:: WHAT IS NEEDED ::
Your answer should hold exactly the lines from the line containing "into the market." through the end of the entries that follow.

:: DATASET RECORDS ::
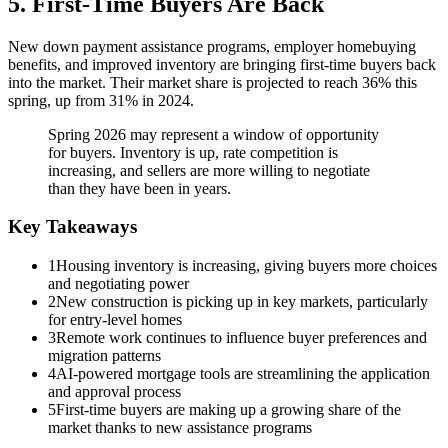
5. First-Time Buyers Are Back
New down payment assistance programs, employer homebuying
benefits, and improved inventory are bringing first-time buyers back
into the market. Their market share is projected to reach 36% this
spring, up from 31% in 2024.
Spring 2026 may represent a window of opportunity
for buyers. Inventory is up, rate competition is
increasing, and sellers are more willing to negotiate
than they have been in years.
Key Takeaways
1
Housing inventory is increasing, giving buyers more choices
and negotiating power
2
New construction is picking up in key markets, particularly
for entry-level homes
3
Remote work continues to influence buyer preferences and
migration patterns
4
AI-powered mortgage tools are streamlining the application
and approval process
5
First-time buyers are making up a growing share of the
market thanks to new assistance programs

:: RESPONSE TO THIS EXERCISE ::
into the market. Their market share is projected to reach 36% this
spring, up from 31% in 2024.
Spring 2026 may represent a window of opportunity
for buyers. Inventory is up, rate competition is
increasing, and sellers are more willing to negotiate
than they have been in years.
Key Takeaways
1
Housing inventory is increasing, giving buyers more choices
and negotiating power
2
New construction is picking up in key markets, particularly
for entry-level homes
3
Remote work continues to influence buyer preferences and
migration patterns
4
AI-powered mortgage tools are streamlining the application
and approval process
5
First-time buyers are making up a growing share of the
market thanks to new assistance programs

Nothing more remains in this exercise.